The brief
A Cross Polo 1.2 came in with the gearbox misbehaving, shifting problems and the odd skipped gear, the kind of thing that's a cause for concern because it doesn't fix itself and only gets worse. The transmission, this one a DSG, wears over the years from the heat and the load it lives with. Burning smells, leaks, a worn clutch, all signs the box is past its best. By the time it's slipping and skipping gears, a fluid change alone won't bring it back, the box has to come out, get stripped, and have the worn parts renewed, an overhaul, with the double clutch assembly and the worn components replaced.
The diagnosis
Careful inspection with the diagnostic equipment confirmed the box was in a bad way, the conditions called for an overhaul. With the gearbox dismantled, the worn sprockets inside were exposed, along with extensive wear and tear, so the double clutch assembly and all the relatively worn parts needed replacing. That's a full gearbox overhaul, the worn sprockets, the double clutch assembly and the worn parts renewed, plus fresh fluid, rather than a fluid change that wouldn't touch the worn hardware.
The work
The gearbox was dismantled from the Cross Polo and stripped to its components, every part cleaned and measured, and the worn sprockets, the double clutch assembly, the seals and the relatively worn parts renewed with genuine VW-spec parts.
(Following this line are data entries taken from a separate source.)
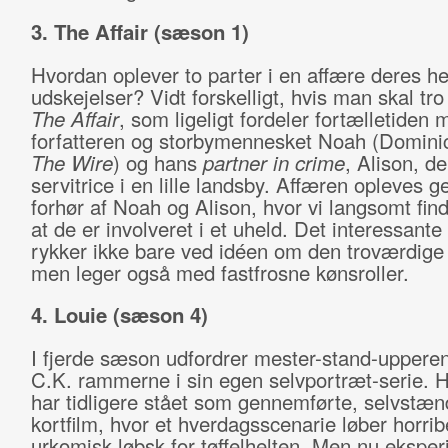
3. The Affair (sæson 1)
Hvordan oplever to parter i en affære deres h
udskejelser? Vidt forskelligt, hvis man skal t
The Affair
, som ligeligt fordeler fortælletiden
forfatteren og storbymennesket Noah (Domini
The Wire
) og hans
partner in crime
, Alison, de
servitrice i en lille landsby. Affæren opleves 
forhør af Noah og Alison, hvor vi langsomt find
at de er involveret i et uheld. Det interessante
rykker ikke bare ved idéen om den troværdige 
men leger også med fastfrosne kønsroller.
4. Louie (sæson 4)
I fjerde sæson udfordrer mester-stand-uppere
C.K. rammerne i sin egen selvportræt-serie. H
har tidligere stået som gennemførte, selvstæn
kortfilm, hvor et hverdagsscenarie løber horrib
urkomisk løbsk for tøffelhelten. Men nu ekspe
The box was reassembled with care, refitted, and filled with the correct DSG fluid to the right level at the right temperature, the way it wants it. The adaptations were reset so it relearns its shift points on fresh fluid and clean hardware. A road test confirmed smooth, prompt shifts up and down, no slip, no skipped gears, and the box behaving as it should.
The outcome
Smooth, prompt shifts through the whole range, no slip, no skipped gears, fresh fluid, and a gearbox that drives the way it should. The Cross Polo went home with the box overhauled and shifting properly. By the time a DSG is slipping and skipping gears it needs the worn parts renewed, so a proper overhaul rather than a quick fix is what gets the gearbox back, done once and right.